Gross was the younger brother of the literary critic and editor John Gross, who was once described as the best-read man in Britain. Gross himself developed friendships with the likes of David Hockney and Howard Hodgkin. He enjoyed his nightlife but suffered a serious stroke that left him barely able to either walk or talk. In 2008 he sold his interest in the company. He refused to wear glasses that he had designed, Out of principle. It's like trying to sell them.

Location: 16 Knightsbridge Green, SW1X 7QL (blue, turquoise)

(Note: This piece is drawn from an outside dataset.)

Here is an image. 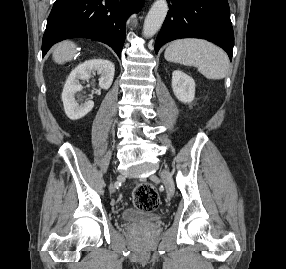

Website: www.cutlerandgross.com

C.W. Dixey & Son

C.W. Dixey & Son was founded in 1777 by William Fraser. The Dixey family renamed the business G.& C. Dixey in 1824. Its clients have included: Napoleon Bonaparte, Winston Churchill, and Boris Karloff.

Location: 26 Red Lion Street, WC1R 4AG (red, brown)

Website: www.cwdixeyandson.com

Dollond & Aitchison

The achromatic lens was developed by John Dollond (1706-1761).

Isaac Newton became a public scientific figure through his work that produced a better telescope.

The business was acquired by Boots Opticians in 2009 and then rebranded.

 

Spectacle Wearing

Marie Stopes

Marie Stopes was appalled that her son Harry Stopes-Roe (1924-2014) chose to marry Mary Wallis (1927-2019), a history graduate who wore glasses. The campaigner declared that the couple were quite callous about the wrong to their children, the wrong to my family, and the eugenic crime. She wrote him out of her will. The Stopes-Roes had four children, all of whom wore spectacles.

Location: 61 Marlborough Road, Holloway, N19 4PF. The Clinic for Constructive Birth Control.